CoreLogic Economist Kaytlin Ezzy on Wednesday (12 March) said that while still lagging behind the lower quartile and middle market, the monthly change in capital cities’ most expensive 25 per cent of values has seen the sharpest turnaround in growth compared to last month.

“The upper 25 per cent of values in Melbourne, Sydney and Hobart - which our research shows have historically been some of the most sensitive to rate changes - recorded the largest improvements,” she said.

“The top quartile is the one to watch as they tend to be a bellwether for broader market recoveries in those cities.

“If this momentum continues, the quarterly change in upper quartile values could turn positive and potentially outperform the lower quartile and middle market for the first time since August 2023.”

Where do interest rate cuts push property prices up?

Sydney and Melbourne houses and units generally have the most to gain from a reduction in interest rates and that appears to be reflected in February’s data, Ms Ezzy said.

“In Sydney and Melbourne, but also Hobart, many of the markets with a solid response to rate reductions are also seeing values well below their peak under recent interest rate rises, so easier access to credit may trigger a recovery trend in these markets.”

CoreLogic data showed that in the wake of last month’s interest rate cut, in Melbourne the biggest turnaround in capital growth occurred in (the SA3 region of) Stonnington East (including Malvern East, Armadale, Glen Iris, Kooyong, and Prahran), where the value change lifted from a 1.9 per cent drop in January to a 0.8 per cent lift in February, or a 264 basis point lift in performance. Other high-end markets like Manningham East, Bayside and Glen Eira also showed a strong turnaround.

Similarly, in Sydney the prestige SA3 Eastern Suburbs - North market - including Point Piper, Double Bay and Rose Bay - grew 2.0 per cent month on month after falling 0.5 per cent in January, marking a 250 basis-point turnaround.

Hornsby followed, with values rising 1.1 per cent in February, and posting a 200-basis-point turnaround from the previous month.

Ms Ezzy said these markets have traditionally responded strongly to changes in financial conditions.

While the RBA is playing its cards close to its cash rate-setting chest, the expectation of further cuts in 2025 could see this trend play out more strongly around the country’s top end real estate markets.

Buyers with access to more finance can only push property prices higher, in the absence of major shifts in other economic variables.

Article Q&A

What are regional and capital city property prices doing?

Property prices over the past three months have edged downwards in the capital cities (-0.4 per cent), while the regions have defied predictions of a downturn (up 1.0 per cent) as workers decline to return to the old office-based way of life.

How long does it take properties to sell in Australia?

The national median time on market has risen markedly, from a recent low of 27 days in Q3 2024 to 42 days over the three months to February.
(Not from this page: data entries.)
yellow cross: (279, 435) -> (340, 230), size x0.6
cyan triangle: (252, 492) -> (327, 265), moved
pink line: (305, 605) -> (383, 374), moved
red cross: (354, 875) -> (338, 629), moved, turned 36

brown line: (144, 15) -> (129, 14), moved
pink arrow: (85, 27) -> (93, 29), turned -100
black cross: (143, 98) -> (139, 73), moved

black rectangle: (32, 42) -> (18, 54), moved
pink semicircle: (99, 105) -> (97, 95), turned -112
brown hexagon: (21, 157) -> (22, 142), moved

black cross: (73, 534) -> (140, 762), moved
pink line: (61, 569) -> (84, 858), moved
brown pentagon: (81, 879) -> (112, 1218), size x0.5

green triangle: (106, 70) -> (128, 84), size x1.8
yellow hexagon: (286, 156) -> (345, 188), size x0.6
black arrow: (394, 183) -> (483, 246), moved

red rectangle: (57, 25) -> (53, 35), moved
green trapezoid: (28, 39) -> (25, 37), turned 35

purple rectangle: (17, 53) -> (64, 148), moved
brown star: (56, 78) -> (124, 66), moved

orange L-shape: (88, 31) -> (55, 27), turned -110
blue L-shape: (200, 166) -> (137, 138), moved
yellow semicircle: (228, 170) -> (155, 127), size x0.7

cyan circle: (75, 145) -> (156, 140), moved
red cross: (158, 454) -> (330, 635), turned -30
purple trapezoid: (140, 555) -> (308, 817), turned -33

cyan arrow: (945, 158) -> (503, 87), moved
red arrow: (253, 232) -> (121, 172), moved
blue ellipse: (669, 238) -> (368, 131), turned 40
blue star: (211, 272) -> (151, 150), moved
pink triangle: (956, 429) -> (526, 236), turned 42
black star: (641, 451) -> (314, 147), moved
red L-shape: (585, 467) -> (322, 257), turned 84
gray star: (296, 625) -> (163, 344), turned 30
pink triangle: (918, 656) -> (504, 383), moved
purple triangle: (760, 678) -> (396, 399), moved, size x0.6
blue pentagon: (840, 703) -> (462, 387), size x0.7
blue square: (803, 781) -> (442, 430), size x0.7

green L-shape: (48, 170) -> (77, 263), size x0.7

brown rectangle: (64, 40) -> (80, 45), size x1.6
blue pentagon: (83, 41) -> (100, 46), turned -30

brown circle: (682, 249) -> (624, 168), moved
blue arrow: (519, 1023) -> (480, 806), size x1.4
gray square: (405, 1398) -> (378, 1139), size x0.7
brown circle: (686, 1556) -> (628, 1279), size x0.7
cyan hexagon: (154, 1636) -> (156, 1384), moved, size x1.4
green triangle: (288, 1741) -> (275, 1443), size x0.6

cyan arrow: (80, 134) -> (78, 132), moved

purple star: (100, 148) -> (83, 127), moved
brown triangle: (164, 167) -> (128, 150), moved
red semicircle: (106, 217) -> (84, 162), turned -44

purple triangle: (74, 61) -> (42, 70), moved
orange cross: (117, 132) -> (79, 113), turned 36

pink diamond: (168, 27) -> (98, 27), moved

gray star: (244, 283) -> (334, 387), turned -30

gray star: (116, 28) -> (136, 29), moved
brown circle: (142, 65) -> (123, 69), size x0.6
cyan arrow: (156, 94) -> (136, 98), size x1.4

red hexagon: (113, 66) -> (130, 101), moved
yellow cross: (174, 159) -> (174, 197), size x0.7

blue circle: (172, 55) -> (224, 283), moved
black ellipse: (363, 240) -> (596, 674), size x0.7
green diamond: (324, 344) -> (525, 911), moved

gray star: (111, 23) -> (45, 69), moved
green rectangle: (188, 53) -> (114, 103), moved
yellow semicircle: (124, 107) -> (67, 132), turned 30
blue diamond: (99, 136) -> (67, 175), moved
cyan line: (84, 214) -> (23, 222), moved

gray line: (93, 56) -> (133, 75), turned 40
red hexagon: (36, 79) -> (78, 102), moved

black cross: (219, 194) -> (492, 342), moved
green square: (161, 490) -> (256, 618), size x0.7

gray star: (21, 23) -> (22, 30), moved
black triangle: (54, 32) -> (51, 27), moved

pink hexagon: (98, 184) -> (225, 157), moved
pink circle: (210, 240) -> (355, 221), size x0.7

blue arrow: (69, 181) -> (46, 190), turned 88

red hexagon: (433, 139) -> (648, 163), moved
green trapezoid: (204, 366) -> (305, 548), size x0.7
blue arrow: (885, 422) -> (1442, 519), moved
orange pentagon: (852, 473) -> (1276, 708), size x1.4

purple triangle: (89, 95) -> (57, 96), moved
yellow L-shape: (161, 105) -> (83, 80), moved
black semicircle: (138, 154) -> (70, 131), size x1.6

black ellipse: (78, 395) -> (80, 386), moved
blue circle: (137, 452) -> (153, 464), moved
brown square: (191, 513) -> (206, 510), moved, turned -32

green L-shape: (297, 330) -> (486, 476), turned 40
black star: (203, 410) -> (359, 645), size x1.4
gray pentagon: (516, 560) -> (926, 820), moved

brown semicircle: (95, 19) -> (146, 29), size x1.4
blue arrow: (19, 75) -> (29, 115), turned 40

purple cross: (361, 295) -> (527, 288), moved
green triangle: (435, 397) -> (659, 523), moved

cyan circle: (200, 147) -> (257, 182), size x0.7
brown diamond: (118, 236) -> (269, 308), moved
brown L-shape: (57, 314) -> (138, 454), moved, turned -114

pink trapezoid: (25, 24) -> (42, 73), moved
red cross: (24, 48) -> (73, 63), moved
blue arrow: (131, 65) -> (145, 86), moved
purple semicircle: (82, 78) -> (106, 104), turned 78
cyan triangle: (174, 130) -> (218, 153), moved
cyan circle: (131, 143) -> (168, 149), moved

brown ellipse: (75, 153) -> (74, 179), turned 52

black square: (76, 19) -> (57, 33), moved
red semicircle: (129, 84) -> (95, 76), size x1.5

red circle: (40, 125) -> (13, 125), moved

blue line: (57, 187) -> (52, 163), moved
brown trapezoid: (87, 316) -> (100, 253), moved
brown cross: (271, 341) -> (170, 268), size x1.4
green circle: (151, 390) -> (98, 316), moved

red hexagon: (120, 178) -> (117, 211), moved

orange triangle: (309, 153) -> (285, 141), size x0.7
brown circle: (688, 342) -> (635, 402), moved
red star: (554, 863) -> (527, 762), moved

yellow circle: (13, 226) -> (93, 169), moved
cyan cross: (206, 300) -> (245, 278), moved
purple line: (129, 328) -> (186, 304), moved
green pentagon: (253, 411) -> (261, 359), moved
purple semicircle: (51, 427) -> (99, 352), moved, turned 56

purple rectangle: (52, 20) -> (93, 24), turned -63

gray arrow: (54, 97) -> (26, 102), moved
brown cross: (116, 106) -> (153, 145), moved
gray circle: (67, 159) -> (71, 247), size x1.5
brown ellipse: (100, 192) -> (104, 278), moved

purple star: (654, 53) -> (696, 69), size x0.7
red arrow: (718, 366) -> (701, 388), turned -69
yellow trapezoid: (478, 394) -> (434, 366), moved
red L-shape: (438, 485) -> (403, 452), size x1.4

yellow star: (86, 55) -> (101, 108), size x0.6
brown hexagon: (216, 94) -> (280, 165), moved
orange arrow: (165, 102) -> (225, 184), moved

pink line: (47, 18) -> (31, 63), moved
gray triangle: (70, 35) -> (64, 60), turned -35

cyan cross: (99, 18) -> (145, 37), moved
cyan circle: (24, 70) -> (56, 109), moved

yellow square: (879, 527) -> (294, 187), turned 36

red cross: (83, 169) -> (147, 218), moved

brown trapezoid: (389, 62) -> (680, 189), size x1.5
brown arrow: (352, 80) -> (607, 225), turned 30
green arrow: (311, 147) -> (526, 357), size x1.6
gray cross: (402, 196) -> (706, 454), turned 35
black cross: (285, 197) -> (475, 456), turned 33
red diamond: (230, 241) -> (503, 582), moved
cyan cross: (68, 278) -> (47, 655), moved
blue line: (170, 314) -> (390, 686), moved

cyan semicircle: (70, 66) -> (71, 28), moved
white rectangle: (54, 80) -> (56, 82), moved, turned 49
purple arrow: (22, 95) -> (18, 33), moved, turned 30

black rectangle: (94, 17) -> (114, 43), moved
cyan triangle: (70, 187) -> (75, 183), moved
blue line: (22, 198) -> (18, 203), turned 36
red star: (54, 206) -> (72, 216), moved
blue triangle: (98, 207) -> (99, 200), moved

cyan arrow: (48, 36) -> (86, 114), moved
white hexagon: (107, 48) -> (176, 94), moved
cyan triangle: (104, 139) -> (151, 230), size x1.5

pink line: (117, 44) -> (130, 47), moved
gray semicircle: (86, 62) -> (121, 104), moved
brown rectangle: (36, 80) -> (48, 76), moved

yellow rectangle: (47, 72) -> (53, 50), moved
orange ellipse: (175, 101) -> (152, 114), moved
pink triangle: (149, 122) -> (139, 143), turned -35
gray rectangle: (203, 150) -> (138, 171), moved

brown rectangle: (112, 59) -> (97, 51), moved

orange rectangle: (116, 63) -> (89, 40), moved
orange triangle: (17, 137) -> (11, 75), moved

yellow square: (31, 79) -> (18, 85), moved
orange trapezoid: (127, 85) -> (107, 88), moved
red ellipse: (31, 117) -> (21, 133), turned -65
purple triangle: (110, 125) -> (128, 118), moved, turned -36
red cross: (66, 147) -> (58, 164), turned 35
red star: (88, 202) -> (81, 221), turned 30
Canberra (55 days) and regional South Australia (46 days) were the only capital or rest of state regions to see a decline in selling times compared to last year, down 13 and 5 days, respectively.

What segments of the property market are performing best?

The top 25 per cent of homes by value rose 0.2 per cent in February, following a 0.3 per cent fall in January. The lower quartile still outperformed in comparison, rising 0.4 per cent in February following a flat result in January.

Which Melbourne and Sydney property markets are benefiting from interest rate cuts?

Data showed that in the wake of February’s interest rate cut, in Melbourne the biggest turnaround in capital growth occurred in (the SA3 region of) Stonnington East (including Malvern East, Armadale, Glen Iris, Kooyong, and Prahran). In Sydney, the prestige eastern suburbs, including Point Piper, Double Bay and Rose Bay - grew 2.0 per cent month on month after falling 0.5 per cent in January, marking a 250 basis-point turnaround.